In the 1890's, the first major resort construction began in the Tampa area. Henry Plant built the Tampa Bay Hotel, a 500+ room luxury resort among 150 acres of manicured gardens on the banks of the Hillsborough River. It was built in Moorish Revival style and is now part of the University of Tampa.

World War II saw a major increase in military activity around Tampa with the construction of MacDill Field (now MacDill Air Force Base) and a series of other military airports in the area. One of those former military airports is now Tampa International Airport and another is the St. Petersburg-Clearwater International Airport.

Tampa is home to the University of South Florida (ninth largest university in the US) and the University of Tampa.
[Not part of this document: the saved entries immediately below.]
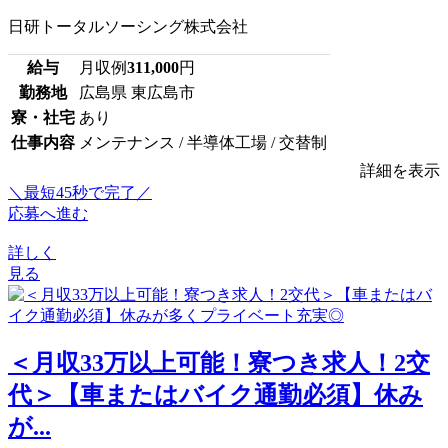
日研トータルソーシング株式会社
給与
月収例
311,000
円
勤務地
広島県 東広島市
寮・社宅
あり
仕事内容
メンテナンス / 半導体工場 / 交替制
詳細を表示
＼最短45秒で完了／
応募へ進む
詳しく
見る
＜月収33万以上可能！寮つき求人！2交
代＞【車またはバイク通勤必須】休み
が...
Other colleges and universities in the area include Argosy University, Everest University, Hillsborough Community College, Stetson University College of Law, The Art Institute, Strayer University, South University, Remington College, Ultimate Medical Academy, Southwest Florida College, Saint Leo University and the International Academy of Design & Technology.
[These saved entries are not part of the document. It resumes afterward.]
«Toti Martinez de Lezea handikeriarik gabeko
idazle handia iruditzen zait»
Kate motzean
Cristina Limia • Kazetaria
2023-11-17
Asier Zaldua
With the boom in population in Florida beginning in the 1950's, Tampa has boomed, too. While the city itself still has a population of less than 400,000, the Tampa-St. Petersburg-Clearwater Metropolitan Statistical Area has 2.7 million residents and Greater Tampa Bay (which includes Bradenton and Sarasota to the south) more than 4 million residents.

Forbes Magazine ranked Tampa as the 5th best outdoor city in America in 2008. Loughborough University (England) ranks opportunity and quality of life in Tampa in the same ballpark as Osaka, Cologne and Phoenix.

Tampa is home to the Tampa Bay Lightning of the National Hockey League and the Tampa Bay Buccaneers of the National Football League. The Tampa Bay Rays play baseball across the bay at Tropicana Field in St. Petersburg.

Between 2000 and 2010, the population of Tampa rose more than 10%.